Temporal attention mechanisms for sequence processing.
Provides two main architectures:
Option C: Sliding Window Attention
Efficient attention that only looks at the last K timesteps:
Step t-5 Step t-4 Step t-3 Step t-2 Step t-1 Step t
| | | | | |
+---------+---------+---------+---------+---------+
Attend to window
|
v
Current OutputO(K^2) complexity instead of O(N^2) - practical for real-time.
Option B: Hybrid LSTM + Attention
LSTM compresses temporal information, then attention finds long-range patterns:
Frames -> LSTM -> [h1, h2, ..., hN] -> Self-Attention -> OutputBest of both worlds:
- LSTM captures local sequential patterns
- Attention finds sparse long-range dependencies
Why Attention Helps Temporal Processing
- Direct timestep access: "What happened exactly 12 steps ago?"
- Learned relevance: Model decides which past timesteps matter
- Parallel training: Unlike LSTM, attention can process all timesteps simultaneously
- Interpretable: Attention weights show what the model focuses on
Usage
# Sliding window model
model = MultiHead.build_sliding_window(
embed_dim: 1024,
window_size: 60,
num_heads: 4,
head_dim: 64
)
# Hybrid LSTM + Attention
model = MultiHead.build_hybrid(
embed_dim: 1024,
lstm_hidden: 256,
num_heads: 4,
head_dim: 64
)
Summary
Functions
Add sinusoidal positional encoding to input.
Build a multi-head attention model.
Build a hybrid LSTM + Attention model.
Build hybrid model with additional MLP layers on top.
Build a complete sliding window attention model.
Create a causal (autoregressive) attention mask.
Chunked attention for reduced peak memory usage.
Memory-efficient attention using online softmax normalization.

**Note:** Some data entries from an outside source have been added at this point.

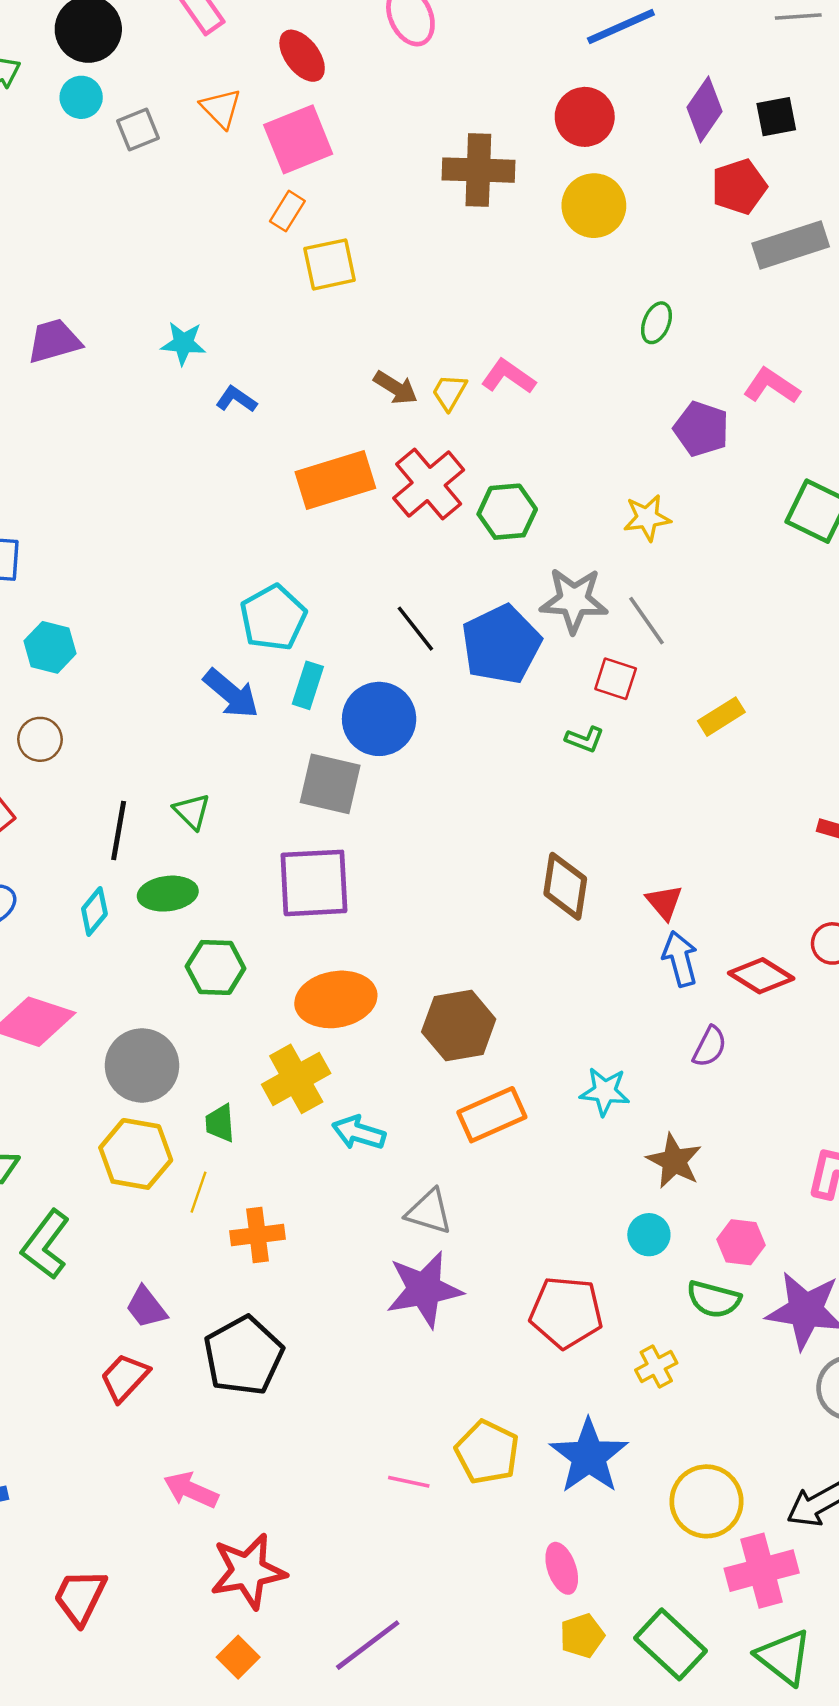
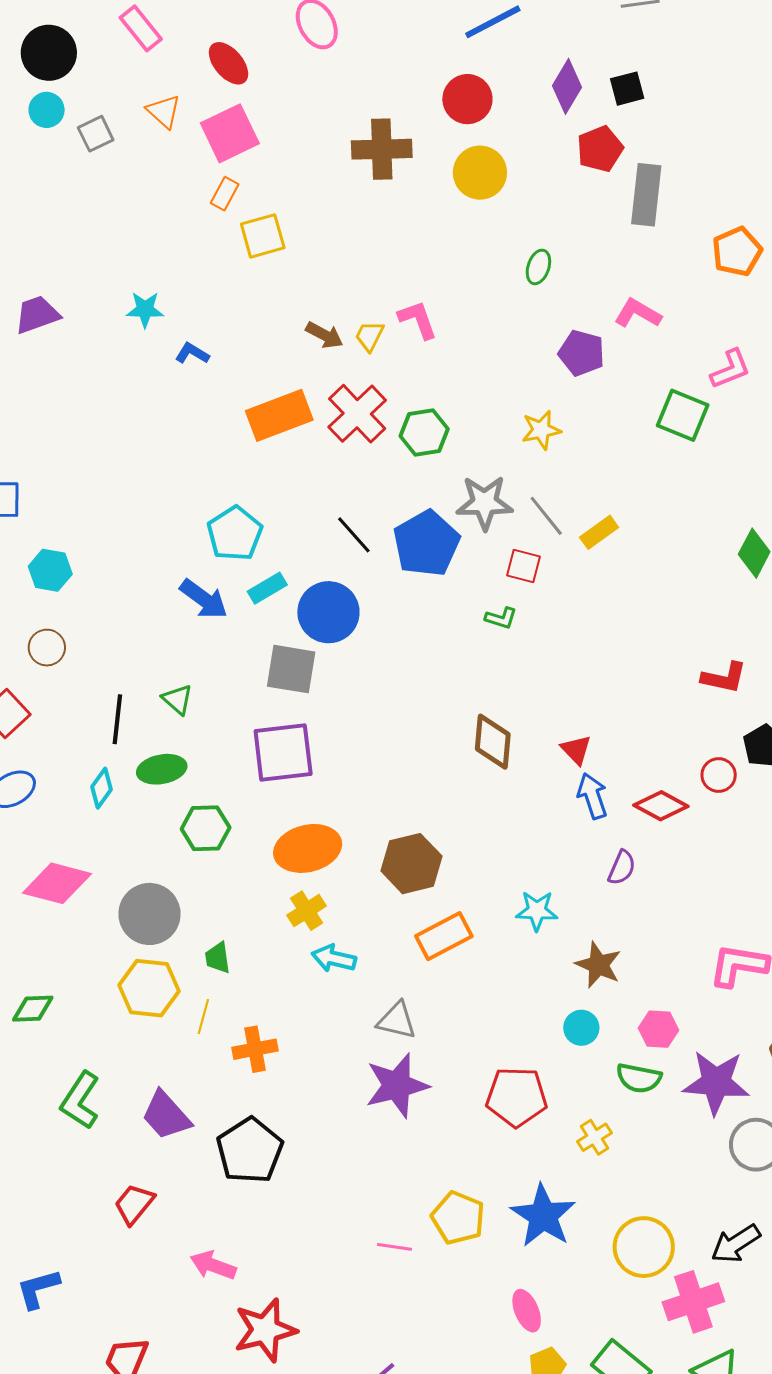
gray rectangle: (791, 245) -> (646, 195), turned -62
pink L-shape: (508, 376) -> (418, 320), turned 39
cyan rectangle: (308, 685) -> (267, 588), turned 45
yellow rectangle: (721, 717) -> (599, 532), moved
yellow cross: (296, 1079) -> (307, 911), moved, size x0.7
green L-shape: (46, 1245) -> (80, 1100), moved
purple trapezoid: (146, 1307) -> (166, 1115), size x1.4
red trapezoid: (125, 1378) -> (134, 1204), moved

Build multi-head attention with configurable heads and head dimension.
Get the output dimension for a model configuration.
Apply layer normalization to Q or K tensors.

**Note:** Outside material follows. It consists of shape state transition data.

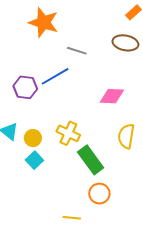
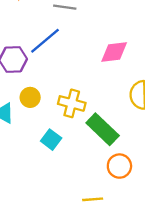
yellow circle: (33, 138) -> (30, 97), moved
cyan square: (34, 160) -> (51, 140), moved

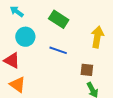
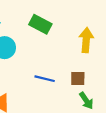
blue line: (58, 50) -> (45, 79), moved

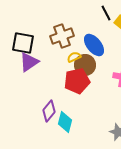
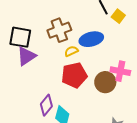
blue ellipse: (94, 45) -> (91, 39), turned -65
brown circle: (85, 65) -> (105, 82), moved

Recommended default configuration for temporal sequence processing.
Scaled dot-product attention.
Build a multi-head self-attention Axon layer.

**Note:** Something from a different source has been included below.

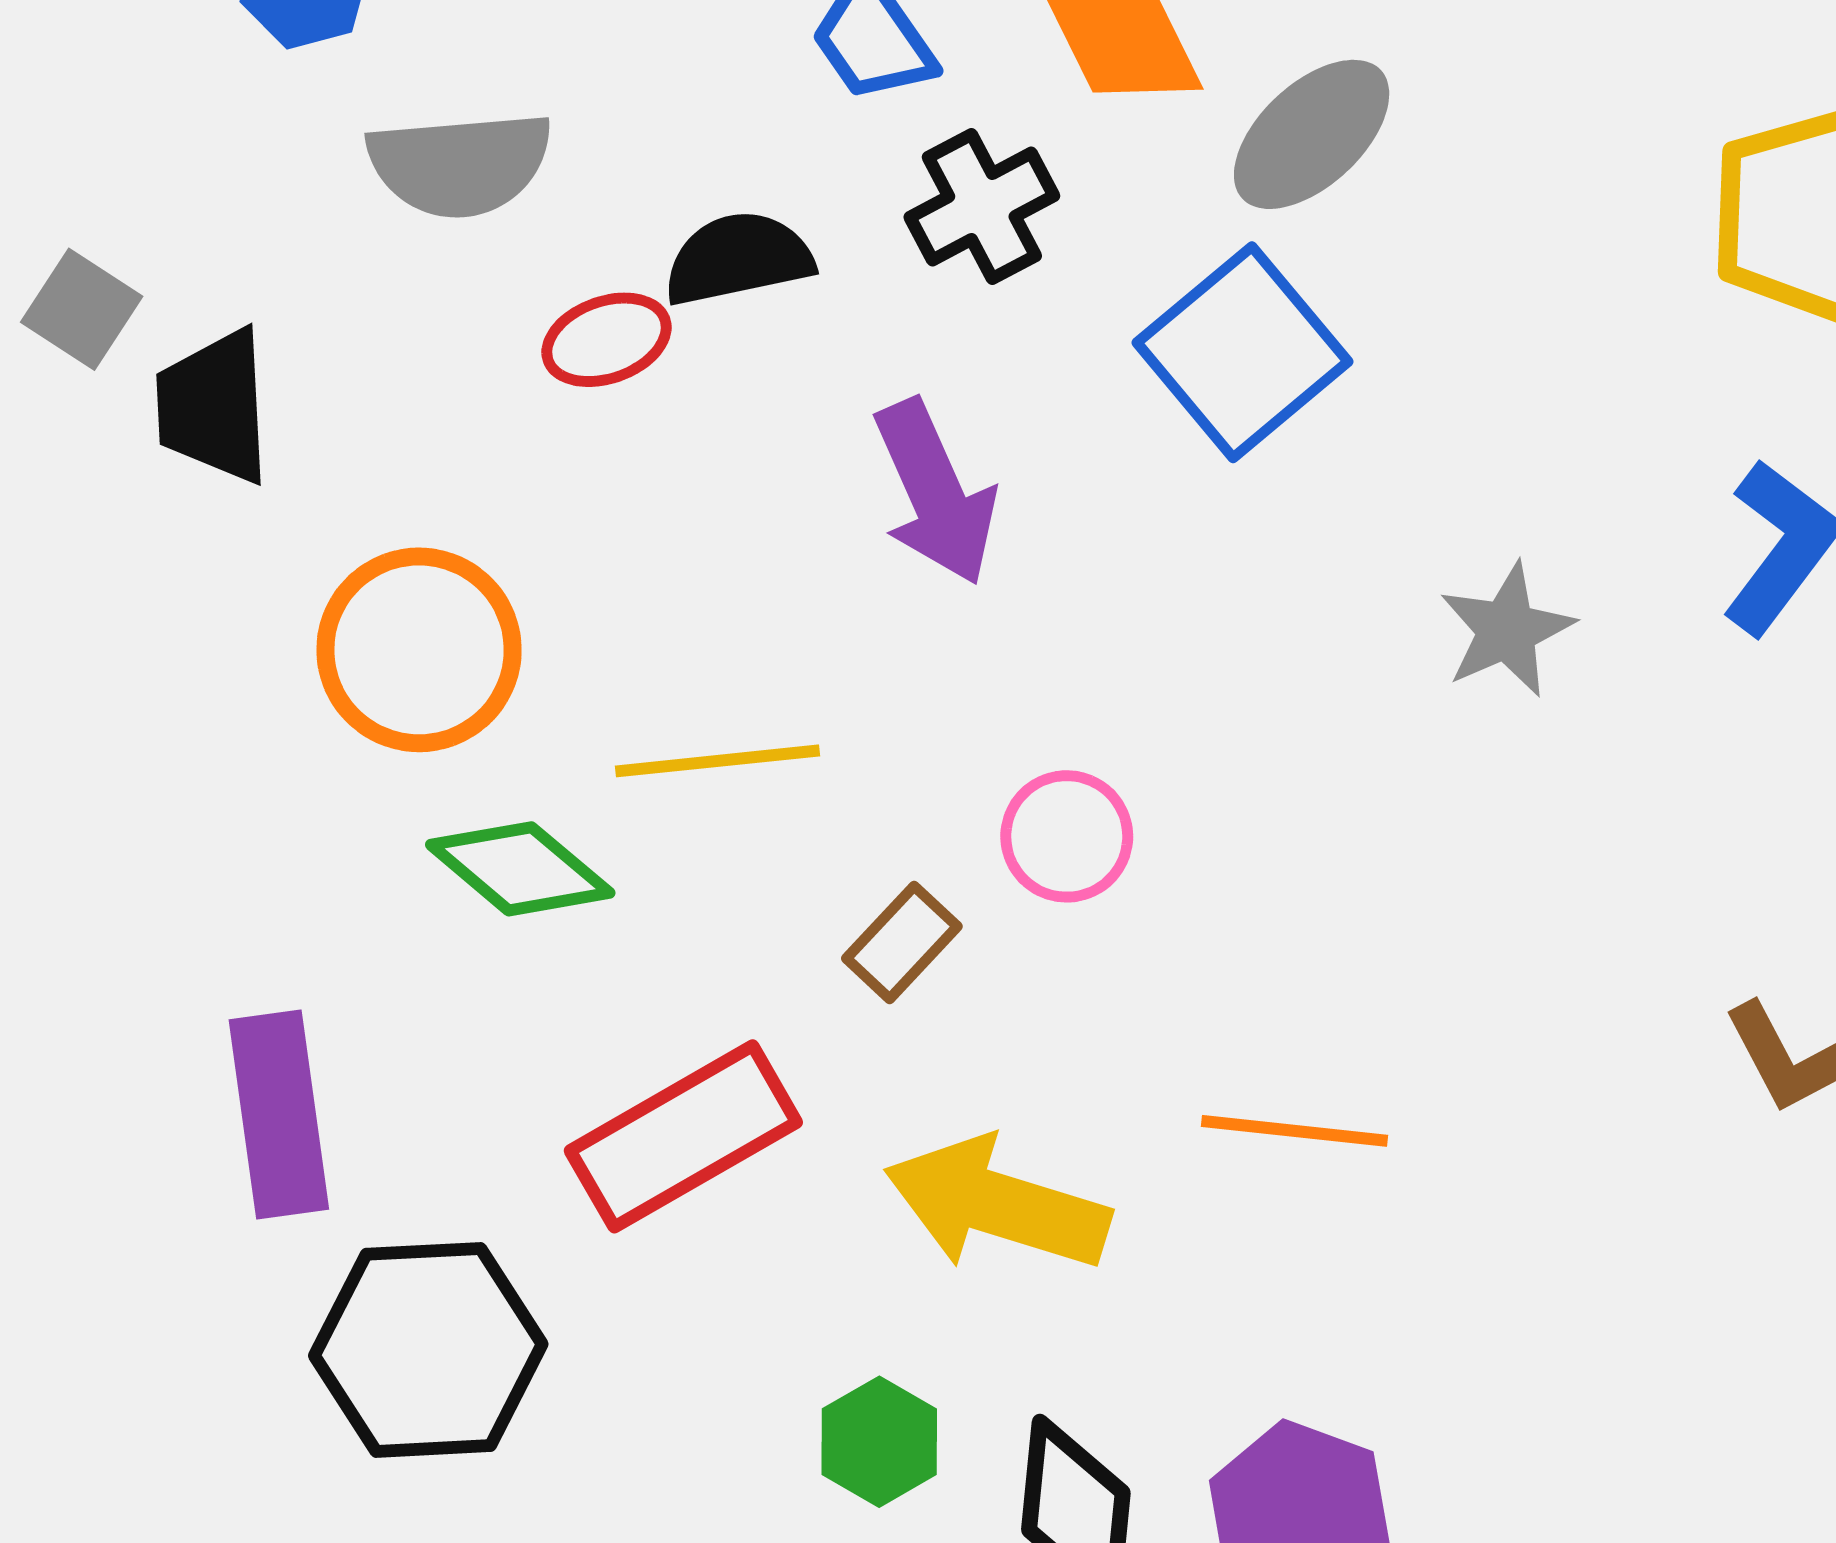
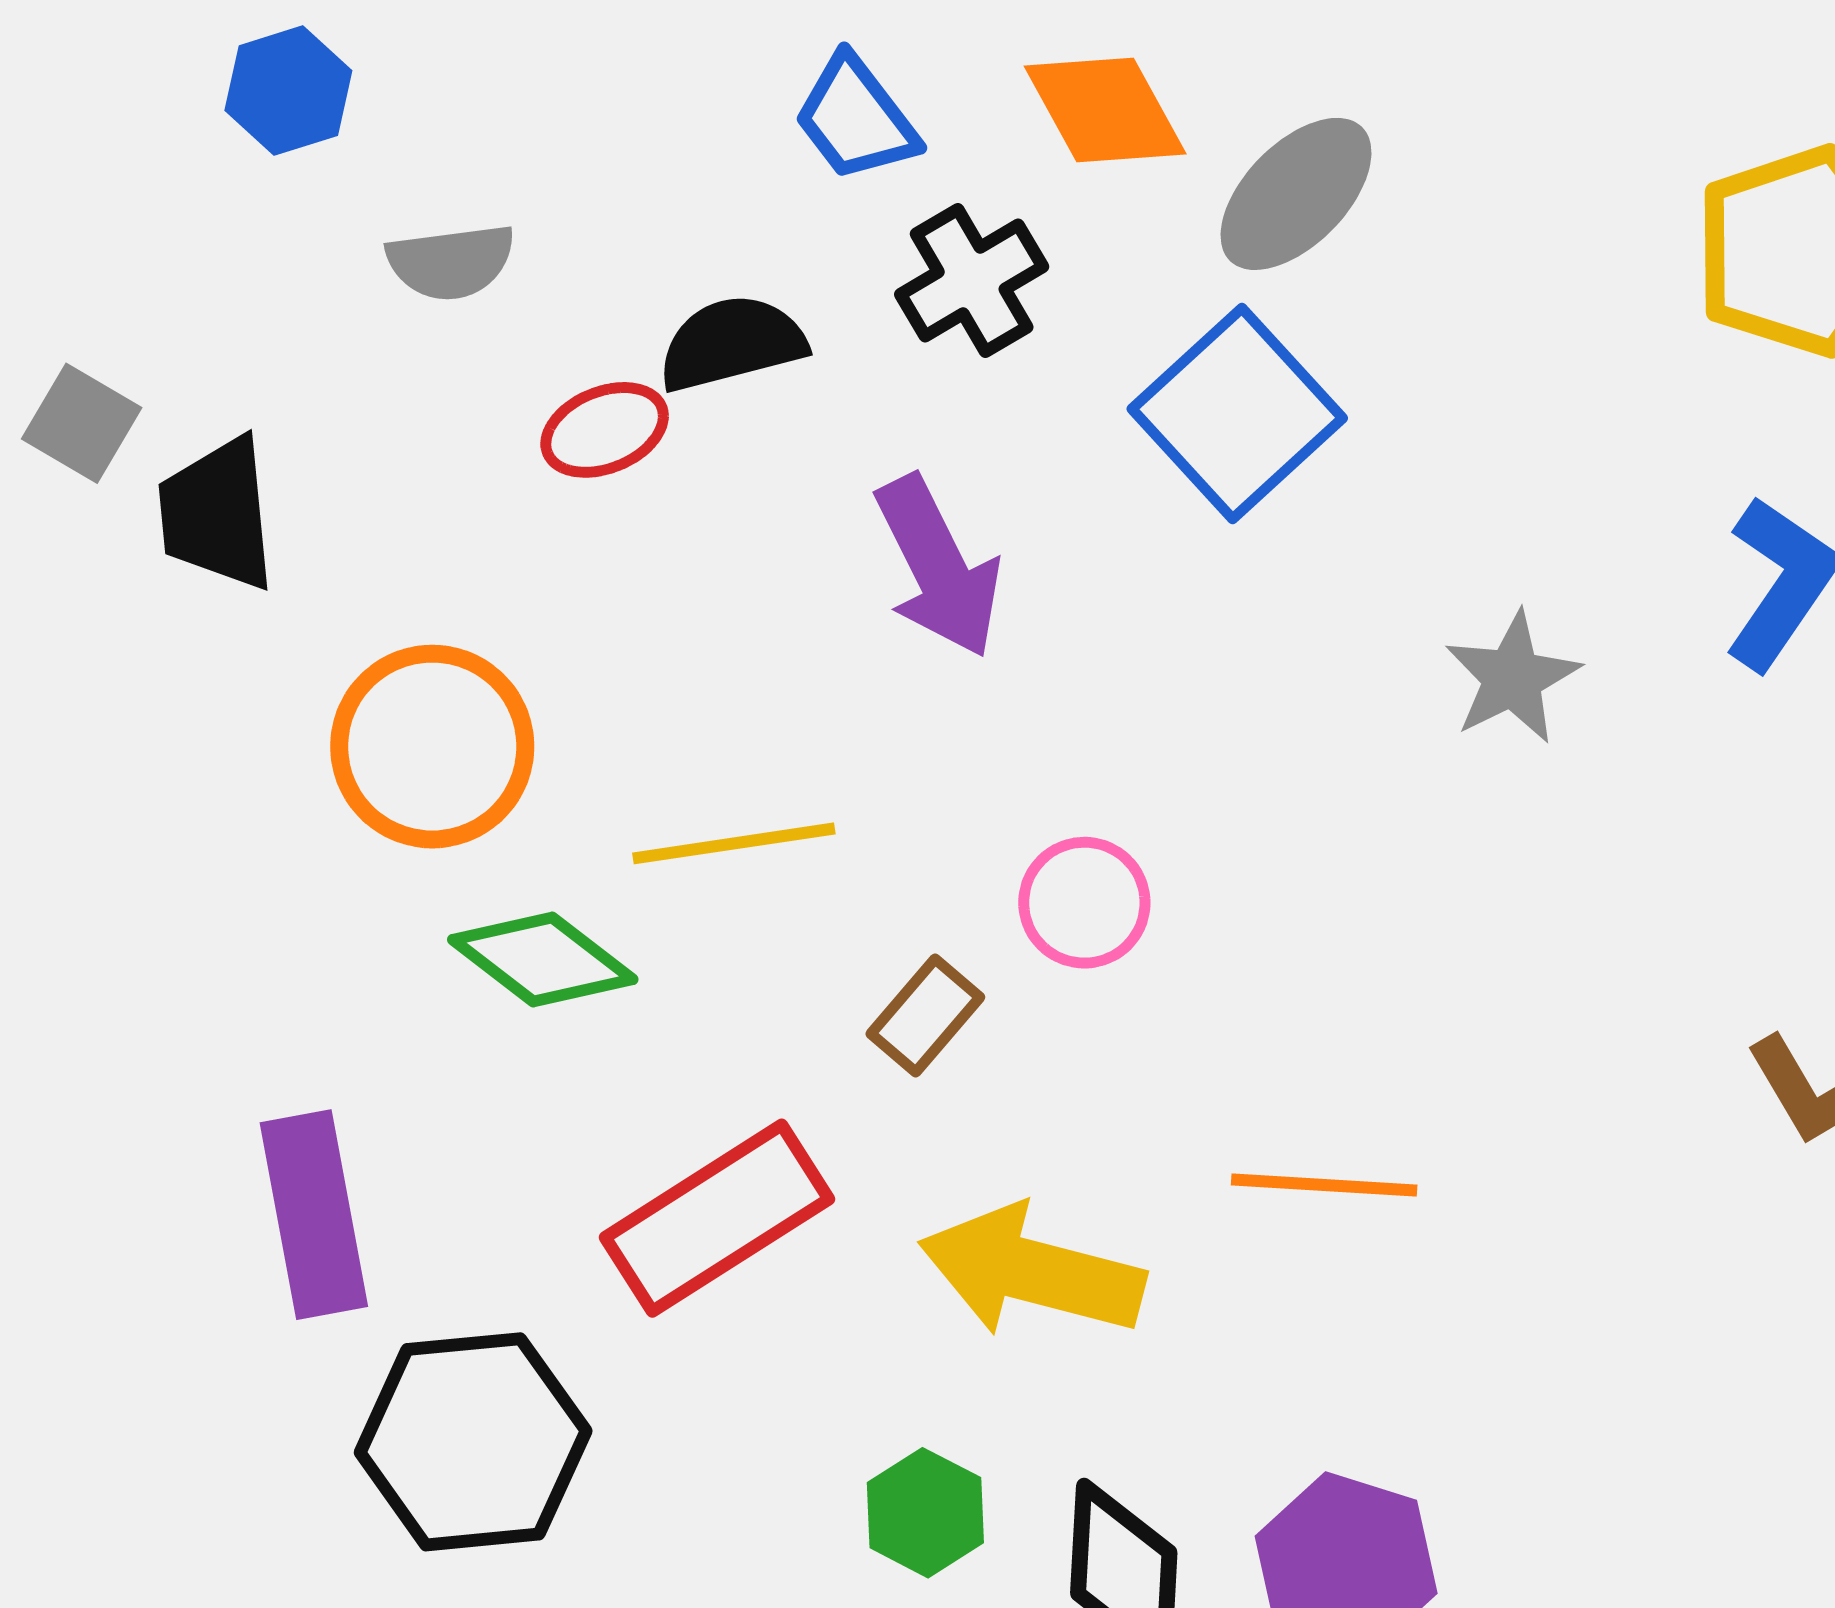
gray semicircle: (460, 164) -> (451, 262), size x0.7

Build a sliding window attention layer.
Create a sliding window attention mask.
Types
@type build_opt() :: {:num_heads, pos_integer()}
Options for build/1.
Functions
Add sinusoidal positional encoding to input.
Uses sin for position encoding - compatible with Axon's JIT compilation. Each position gets a unique encoding based on sine waves at different frequencies across the embedding dimensions.
Build a multi-head attention model.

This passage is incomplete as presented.